EXERCISE INSTRUCTIONS
Copy each record exactly as it reads, leaving out any pictures it holds.

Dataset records
####################

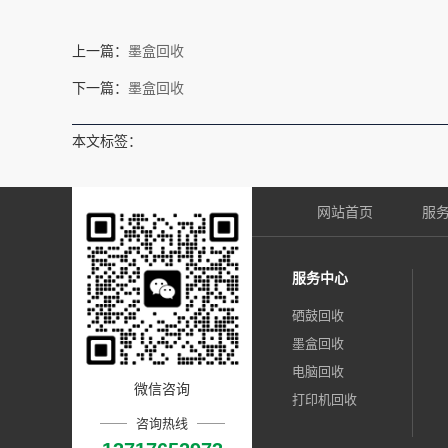
上一篇：
墨盒回收
下一篇：
墨盒回收
本文标签：
网站首页
服
服务中心
硒鼓回收
墨盒回收
电脑回收
微信咨询
打印机回收
咨询热线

####################

WRITTEN ANSWER
上一篇：
墨盒回收
下一篇：
墨盒回收
本文标签：
网站首页
服
服务中心
硒鼓回收
墨盒回收
电脑回收
微信咨询
打印机回收
咨询热线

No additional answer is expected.